▶ WHAT TO PRODUCE: Below are some records. Print exactly the lines between the one holding "рограммируемых, 4 функциональных без" and the one holding "део. Блок питания 5V 2A опционально.", inclusive, and nothing else.
[DATASET CONTENT Boundary: Start]
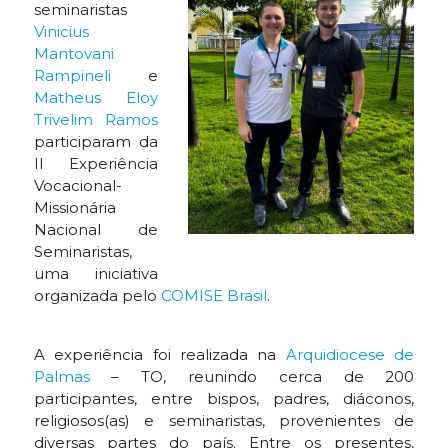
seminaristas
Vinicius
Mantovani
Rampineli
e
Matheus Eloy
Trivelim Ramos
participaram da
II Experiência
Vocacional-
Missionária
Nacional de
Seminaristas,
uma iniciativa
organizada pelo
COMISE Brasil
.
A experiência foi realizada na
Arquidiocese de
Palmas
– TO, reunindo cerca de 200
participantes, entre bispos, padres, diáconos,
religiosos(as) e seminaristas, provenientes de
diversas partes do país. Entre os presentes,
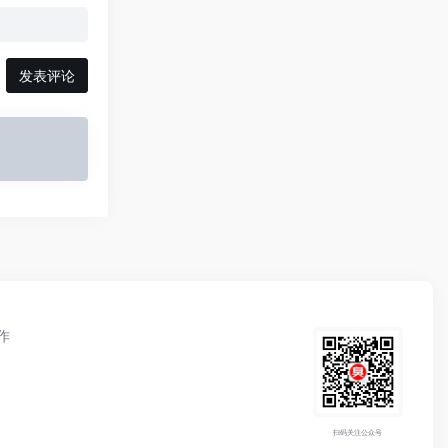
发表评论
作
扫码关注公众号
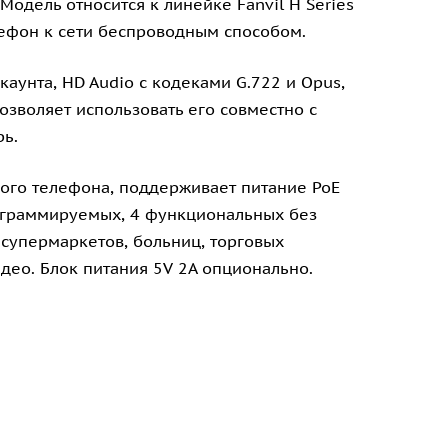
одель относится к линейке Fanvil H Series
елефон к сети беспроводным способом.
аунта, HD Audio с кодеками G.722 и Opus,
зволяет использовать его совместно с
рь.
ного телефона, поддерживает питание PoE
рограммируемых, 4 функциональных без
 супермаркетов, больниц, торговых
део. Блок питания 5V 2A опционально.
[DATASET CONTENT Boundary: End]
[DATASET CONTENT Boundary: Start]
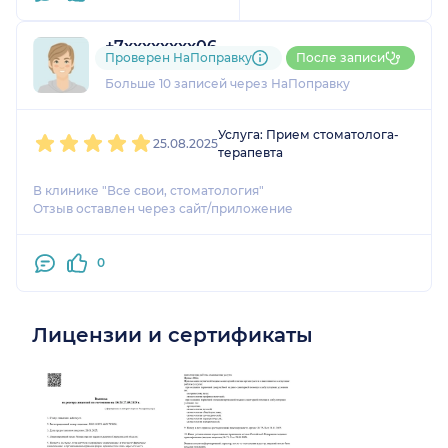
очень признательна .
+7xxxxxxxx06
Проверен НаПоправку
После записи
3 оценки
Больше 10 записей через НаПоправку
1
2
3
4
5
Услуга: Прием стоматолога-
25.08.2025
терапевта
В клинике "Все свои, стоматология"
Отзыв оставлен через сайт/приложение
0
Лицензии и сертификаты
[DATASET CONTENT Boundary: End]
▶ RESULT:
рограммируемых, 4 функциональных без
 супермаркетов, больниц, торговых
део. Блок питания 5V 2A опционально.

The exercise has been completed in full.